Over the past three decades, Richard Kind has worked steadily in theater and on screen, amassing more than 230 credits in film and television, including six animated Pixar movies. Working mostly in comedies, the Second City comedy troupe alumnus has played memorable supporting roles in “Mad About You,” “Red Oaks,” “Spin City,” “Argo,” “A Serious Man” and “Curb Your Enthusiasm,” to name a few.  But Kind’s latest role marks a welcome change of pace for the veteran actor. He plays the lead in “Auggie,” a sci-fi fable about a man who takes virtual reality a little too far.

From first-time feature director Matt Kane, Kind plays architect Felix Greystone, who is forced into early retirement. His wife’s career is thriving and time consuming, which leaves him alone, lonely and depressed. He finds salvation in the form of AUGGIE, a pair of augmented reality glasses that conjure up a beautiful young manifestation of his imagination (Christen Harper) to keep him company. When the virtual companion becomes an obsession, Felix’s relationships with his wife (Susan Blackwell) and daughter (Simone Policano) are threatened. 

“From the script, I could tell that it was a very good movie,” Kind, 62, told the Journal, “and it had something to say. It was a lead role, which I don’t necessarily get. And though there are funny and ironic things that happen in it, it’s not a comedy.
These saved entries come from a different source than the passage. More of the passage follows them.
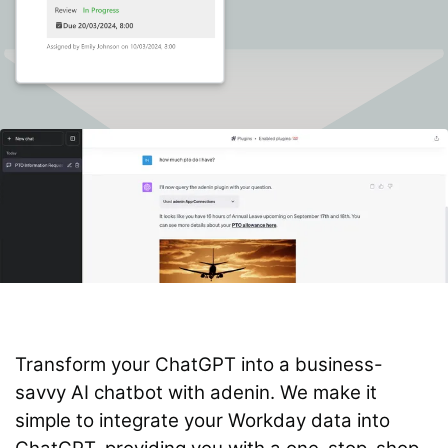
Transform your ChatGPT into a business-
savvy AI chatbot with adenin. We make it
simple to integrate your Workday data into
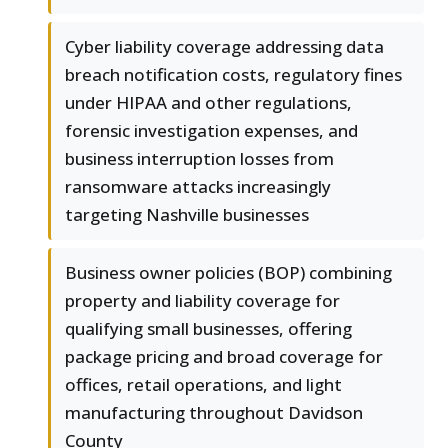
Cyber liability coverage addressing data
breach notification costs, regulatory fines
under HIPAA and other regulations,
forensic investigation expenses, and
business interruption losses from
ransomware attacks increasingly
targeting Nashville businesses
Business owner policies (BOP) combining
property and liability coverage for
qualifying small businesses, offering
package pricing and broad coverage for
offices, retail operations, and light
manufacturing throughout Davidson
County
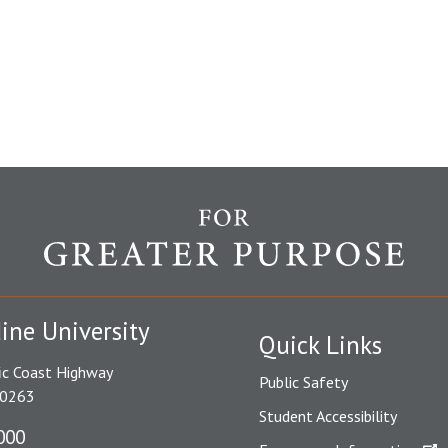
ine University
Quick Links
ic Coast Highway
Public Safety
90263
Student Accessibility
000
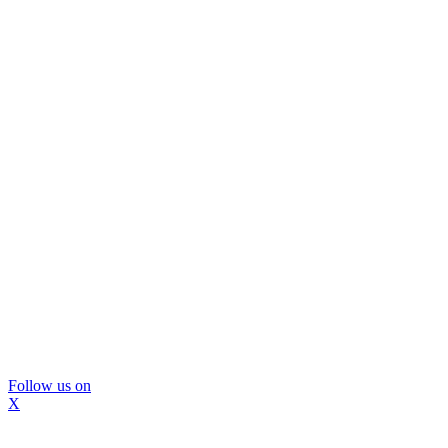
Follow us on
X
It’s a lot like a ‘Black Mirror’ episode,” he said, referencing the Netflix series. “It’s a cautionary tale.”

Kind also acknowledged similarities to the movies “Her” and “2001: A Space Odyssey,” in which man’s relationship with machine becomes too close. “These machines are invading our lives in a way we’re not prepared for,” he said, admitting that he is wary of technology and is not an early adopter of the latest gadgets. “I am my grandfather. Whenever I have a problem I give it to my kids to figure out,” the father of Skyler, 17, and twins Samantha and Max, 14, said. “They go, ‘Dad, you type so slow!’ Old dogs, new tricks.” 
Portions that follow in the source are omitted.